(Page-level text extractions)
---

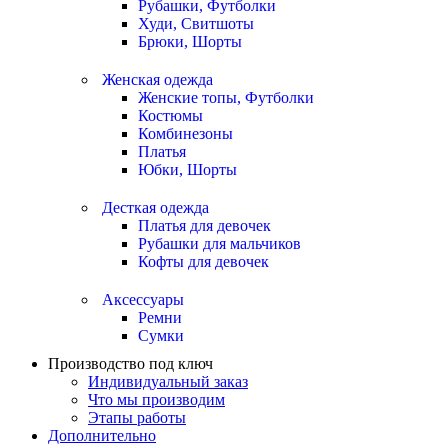
Рубашки, Футболки
Худи, Свитшоты
Брюки, Шорты
Женская одежда
Женские топы, Футболки
Костюмы
Комбинезоны
Платья
Юбки, Шорты
Десткая одежда
Платья для девочек
Рубашки для мальчиков
Кофты для девочек
Аксессуары
Ремни
Сумки
Производство под ключ
Индивидуальный заказ
Что мы производим
Этапы работы
Дополнительно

---

**WORK INSTRUCTIONS**
Search the records for the string "Футболки" and report each line that has it.

**SOLUTION**
Рубашки, Футболки
Женские топы, Футболки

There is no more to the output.